Judicial scholars say that taking a person’s liberty away by putting them behind bars is the punishment. Further physical torment inside a prison, however, is sanctioned by a frightened public. Politicians, of course, prey on that fear every two years, calling for harsher and longer sentences.
When you’re convicted of a felony, you go to prison. In Utah, a first offense will get you zero to five years. The average stay for a first-time offender is about 22 to 23 months. Parole is often violated (67 percent of the time, according to state statistics), sending offenders back again and again at average nine-month stays.
After a period of some 15 years, the Utah Department of Corrections is now seeing change—maybe. Following uninspired tenures by Gary DeLand and O. Lane McCotter, the state prison system may be beginning to let in the fresh sunlight of reform. Directed by Pete Haun, the state corrections system looks like it could be taking a small step away from the dark medieval days when mentally ill inmates were tortured to death.

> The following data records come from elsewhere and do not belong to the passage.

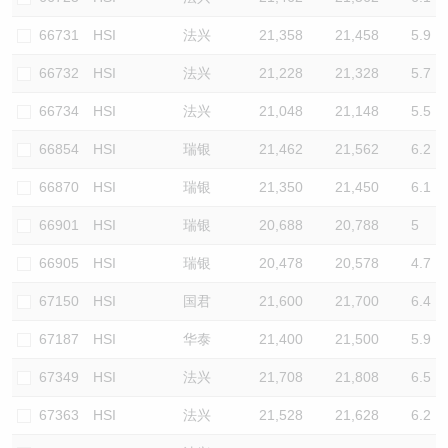
66731
HSI
法兴
21,358
21,458
5.9
66732
HSI
法兴
21,228
21,328
5.7
66734
HSI
法兴
21,048
21,148
5.5
66854
HSI
瑞银
21,462
21,562
6.2
66870
HSI
瑞银
21,350
21,450
6.1
66901
HSI
瑞银
20,688
20,788
5
66905
HSI
瑞银
20,478
20,578
4.7
67150
HSI
国君
21,600
21,700
6.4
67187
HSI
华泰
21,400
21,500
5.9
67349
HSI
法兴
21,708
21,808
6.5
67363
HSI
法兴
21,528
21,628
6.2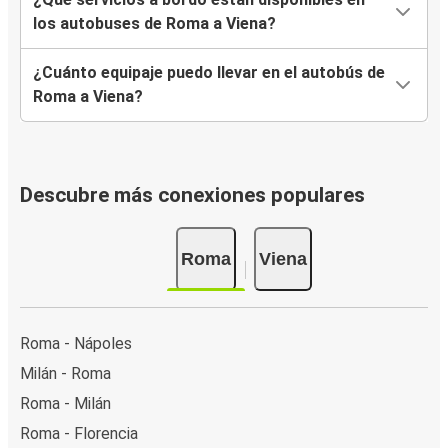
los autobuses de Roma a Viena?
¿Cuánto equipaje puedo llevar en el autobús de
Roma a Viena?
Descubre más conexiones populares
Roma
Viena
Roma - Nápoles
Milán - Roma
Roma - Milán
Roma - Florencia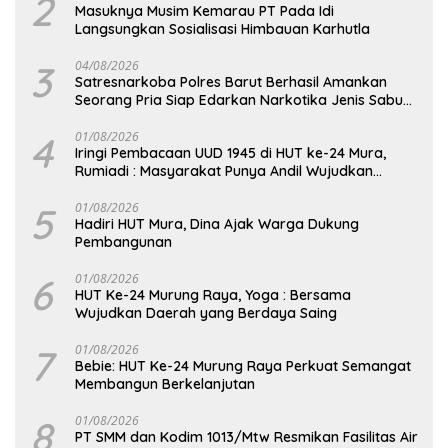
2
Masuknya Musim Kemarau PT Pada Idi
Langsungkan Sosialisasi Himbauan Karhutla
3
04/08/2026
Satresnarkoba Polres Barut Berhasil Amankan
Seorang Pria Siap Edarkan Narkotika Jenis Sabu
Seberat 5,05 Gram
4
01/08/2026
Iringi Pembacaan UUD 1945 di HUT ke-24 Mura,
Rumiadi : Masyarakat Punya Andil Wujudkan
Pembangunan yang Lebih Besar
5
01/08/2026
Hadiri HUT Mura, Dina Ajak Warga Dukung
Pembangunan
6
01/08/2026
HUT Ke-24 Murung Raya, Yoga : Bersama
Wujudkan Daerah yang Berdaya Saing
7
01/08/2026
Bebie: HUT Ke-24 Murung Raya Perkuat Semangat
Membangun Berkelanjutan
8
01/08/2026
PT SMM dan Kodim 1013/Mtw Resmikan Fasilitas Air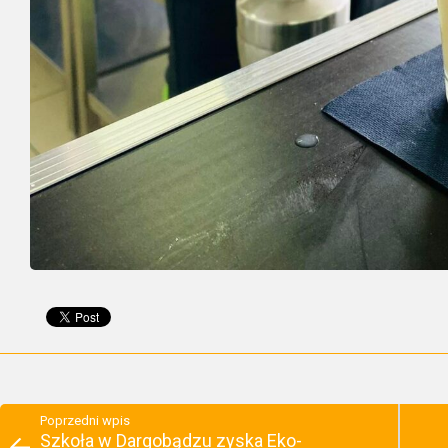
Poprzedni wpis
Szkoła w Dargobądzu zyska Eko-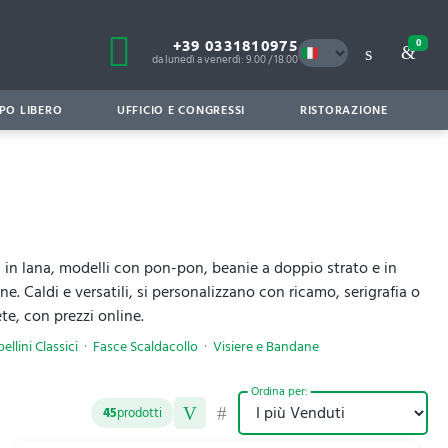
+39 0331810975
0
da lunedì a venerdì: 9.00 / 18.00
PO LIBERO
UFFICIO E CONGRESSI
RISTORAZIONE
ti in lana, modelli con pon-pon, beanie a doppio strato e in
one. Caldi e versatili, si personalizzano con ricamo, serigrafia o
te, con prezzi online.
ellini Classici
Fasce Scaldacollo
Visiere e Bandane
Ordina per:
45
prodotti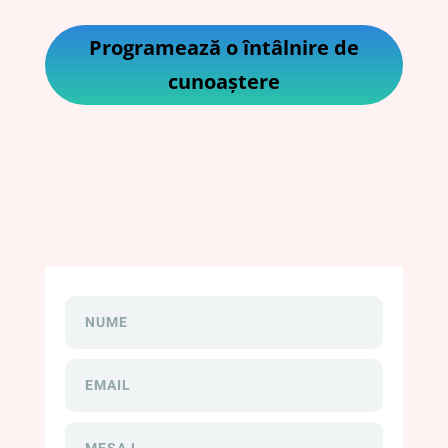
Programează o întâlnire de
cunoaștere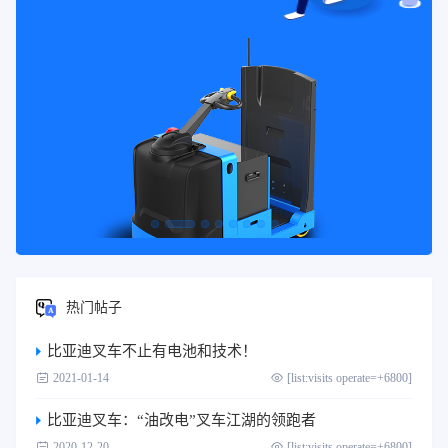
热门帖子
比亚迪叉车不止有电池和技术！
2021-01-14
[list:visits operate=+6800]
比亚迪叉车：“油改电”叉车江湖的领跑者
2020-12-20
[list:visits operate=+6800]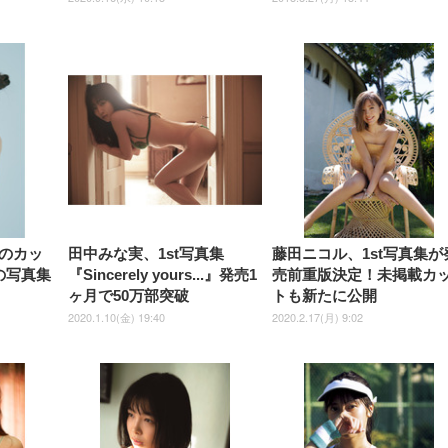
のカッ
田中みな実、1st写真集
藤田ニコル、1st写真集が
の写真集
『Sincerely yours...』発売1
売前重版決定！未掲載カ
ヶ月で50万部突破
トも新たに公開
2020.1.10(金) 19:40
2020.2.17(月) 9:02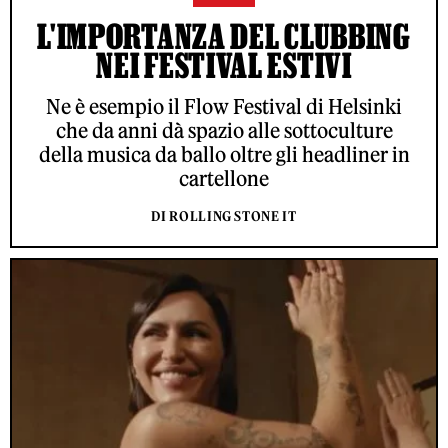
L'IMPORTANZA DEL CLUBBING
NEI FESTIVAL ESTIVI
Ne è esempio il Flow Festival di Helsinki
che da anni dà spazio alle sottoculture
della musica da ballo oltre gli headliner in
cartellone
DI ROLLING STONE IT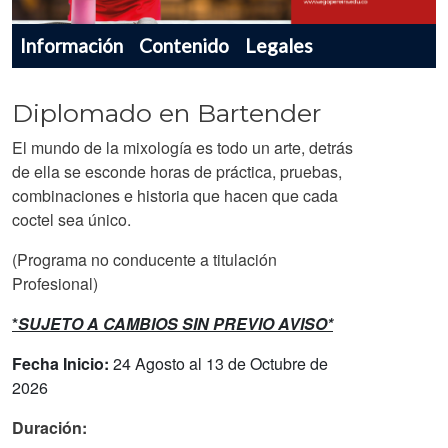
Menu navegador producto
Información
Contenido
Legales
Diplomado en Bartender
El mundo de la mixología es todo un arte, detrás
de ella se esconde horas de práctica, pruebas,
combinaciones e historia que hacen que cada
coctel sea único.
(Programa no conducente a titulación
Profesional)
*
SUJETO A CAMBIOS SIN PREVIO AVISO*
Fecha Inicio:
24 Agosto al 13 de Octubre de
2026
Duración: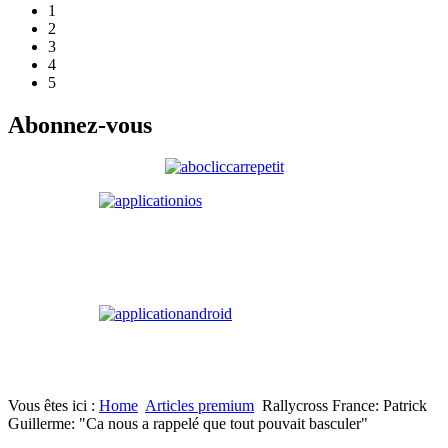
1
2
3
4
5
Abonnez-vous
Vous êtes ici :
Home
Articles premium
Rallycross France: Patrick
Guillerme: "Ca nous a rappelé que tout pouvait basculer"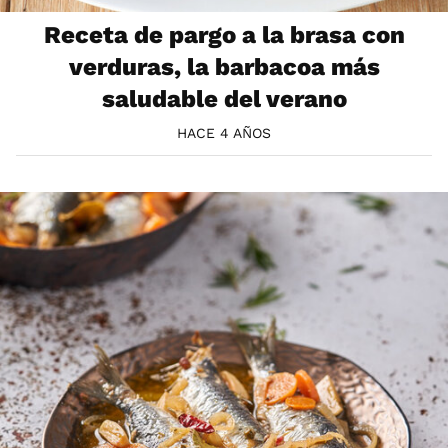
Receta de pargo a la brasa con
verduras, la barbacoa más
saludable del verano
HACE 4 AÑOS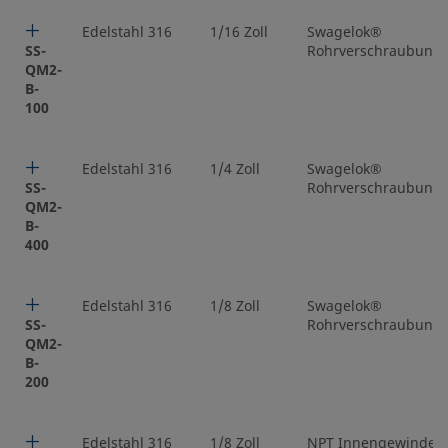
Edelstahl 316
1/16 Zoll
Swagelok®
SS-
Rohrverschraubung
QM2-
B-
100
Edelstahl 316
1/4 Zoll
Swagelok®
SS-
Rohrverschraubung
QM2-
B-
400
Edelstahl 316
1/8 Zoll
Swagelok®
SS-
Rohrverschraubung
QM2-
B-
200
Edelstahl 316
1/8 Zoll
NPT Innengewinde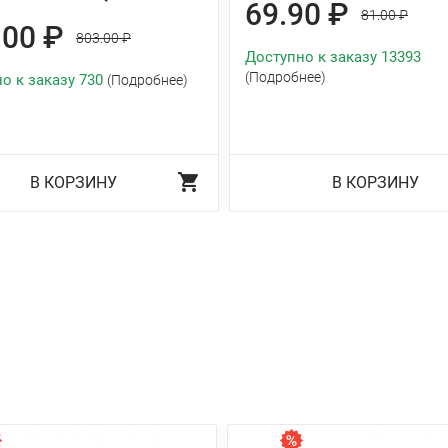
69.90 ₽
81.00 ₽
.00 ₽
803.00 ₽
Доступно к заказу 13393
(Подробнее)
о к заказу 730
(Подробнее)
В КОРЗИНУ
В КОРЗИНУ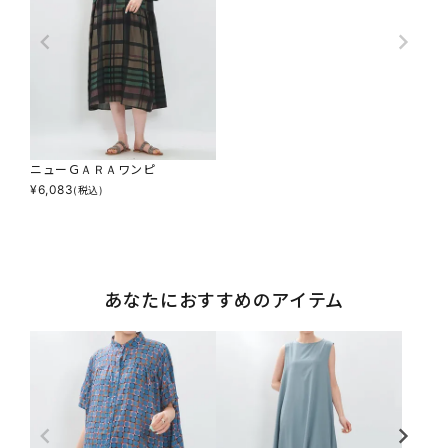
ニューＧＡＲＡワンピ
¥
6,083
(税込)
あなたにおすすめのアイテム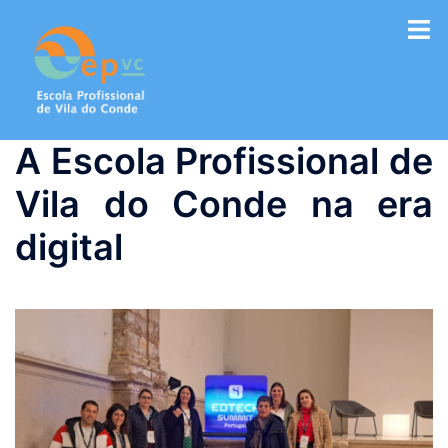
Saltar
para
o
conteúdo
A Escola Profissional de
Vila do Conde na era
digital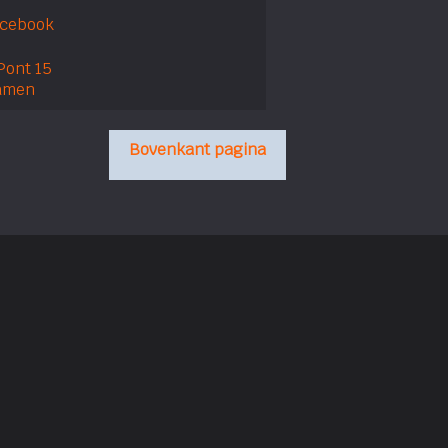
acebook
Pont 15
amen
Bovenkant pagina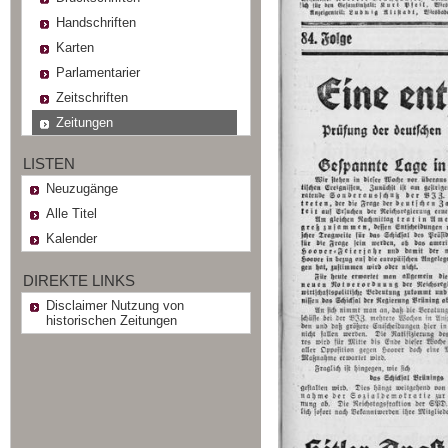
Handschriften
Karten
Parlamentarier
Zeitschriften
Zeitungen
LISTEN
Neuzugänge
Alle Titel
Kalender
DIREKTE LINKS
Disclaimer Nutzung von
historischen Zeitungen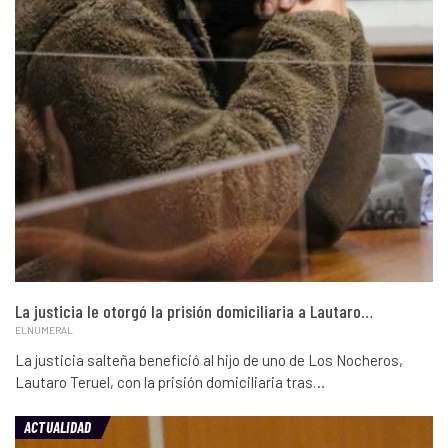
La justicia le otorgó la prisión domiciliaria a Lautaro…
ELNUMERAL
La justicia salteña benefició al hijo de uno de Los Nocheros,
Lautaro Teruel, con la prisión domiciliaria tras…
ACTUALIDAD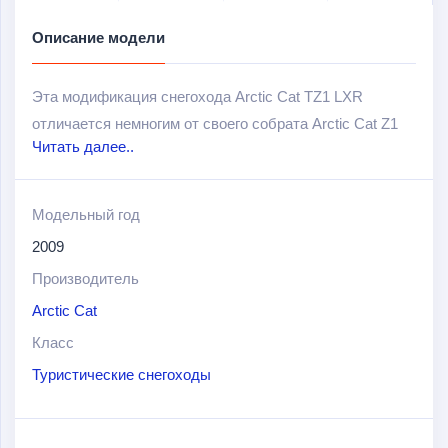
Описание модели
Эта модификация снегохода Arctic Cat TZ1 LXR
отличается немногим от своего собрата Arctic Cat Z1
Читать далее..
Turbo LXR SP. Его отличие в отсутствии турбонаддува,
что снижает мощность двигателя.Все же это 4-
тактовый мотор с большим потенциалом.
Модельный год
2009
Комфортность – вот главный ориентир туристической
модели снегохода
Производитель
Arctic Cat TZ1 LXR
.
Труднодоступные места и сложные погодные условия
Arctic Cat
теперь не так страшны. Обратите внимание на
Класс
технические характеристики снегохода.
Туристические снегоходы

Of course, the Utah Board of Pardons and Paroles, which is independent of the Corrections Department and determines how long inmates stay in prison, still languishes in a time marked by backward thinking.
And whether Haun is really entering a new phase at the Department of Corrections remains to be seen. His attempt to become progressive—if genuine—is walking a tightrope public relations maneuver. Its “Something for Nothing” program, in which inmates must work at jobs that aren’t yet available and enroll in programs that don’t yet exist in adequate numbers, is either folly or genius (see City Beat: “Somethin’ for Nothin’,” this issue).
Presenting the “Something for Nothing” program, or what they call the “Positive Behavior Reward System,” makes prison officials look tough to the public and legislators, but also makes them look draconian to inmates and their families who know too well the suffering of incarceration.
Taking an individual’s liberty away is serious punishment. Selling their new program as if inmates are away at summer camp is something prison officials can get away with in this law-and-order climate, but it certainly leaves cause for concern. If in the end, Haun and his crew do create more jobs, more and better programs, and treatment for inmates, then the gambit will have paid off.
But the risks of this ploy are great. It has put the majority of inmates, who are well-behaved and want jobs and programs, on edge. We have to wonder if there wasn’t an easier, more straightforward way to accomplish the goal—if indeed the goal is, dare we say it, rehabilitation.